Chainalysis Suggests Just 376 Individuals Hold 33% of All Ether Cryptocurrency


As of May 1, a third of all ether, ethereum’s native cryptocurrency is owned by just 376 whales, as indicated by a recently published study by Blockchain analysis startup Chainalysis on Wednesday.

As per the report, these 376 individuals control 33 percent of the circulating supply in 2019. Remarkably a number that is down from levels seen in 2016 and 2017. While the study asserts that these whales have “no meaningful” impact on the ETH price, they do increase intraday volatility in the cryptocurrency market when they make large sell-offs.

As per Chainalysis, whales are the top 500 holders of cryptocurrency, excluding services, who store their holdings off exchanges. The findings further asserted that ether whales currently account for just 7 percent of all transaction activity. The majority (around 60 percent) of these whales aren’t active traders, meaning they are holding their assets and are not regularly trading on cryptocurrency exchanges.

Chainalysis stated that they consistently hold 25–40 percent of the circulating supply of ETH and account for only 5-18 percent of transaction volume. Using a vector autoregression (VAR) model that is commonly employed in financial time series analysis, Chainalysis further figured that ETH prices follow bitcoin (BTC) prices.

On average, a 1 percent increase in BTC price yesterday leads to a 1.1 percent increase in ETH price today. However, the study did not find a “statistically significant” impact of BTC prices on ETH’s intraday volatility. The study further analyzed the impact of whales sending and receiving funds to and from exchanges using a VAR model.

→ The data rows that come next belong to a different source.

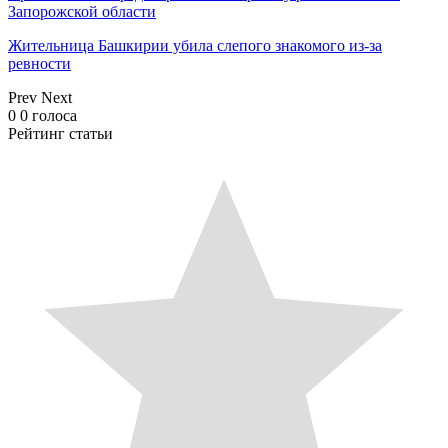
Запорожской области
Жительница Башкирии убила слепого знакомого из-за
ревности
Prev
Next
0
0
голоса
Рейтинг статьи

As per the finding, funds sent do impact volatility but not price, while funds received have no impact either on prices or intraday volatility. Chainalysis concluded

“These preliminary findings are consistent with the literature on stock market prices and volatility. Academics have found that large anomalous fluctuations in traded volumes of particular stocks, notably the S&P 500, tend to impact volatility and not price levels.”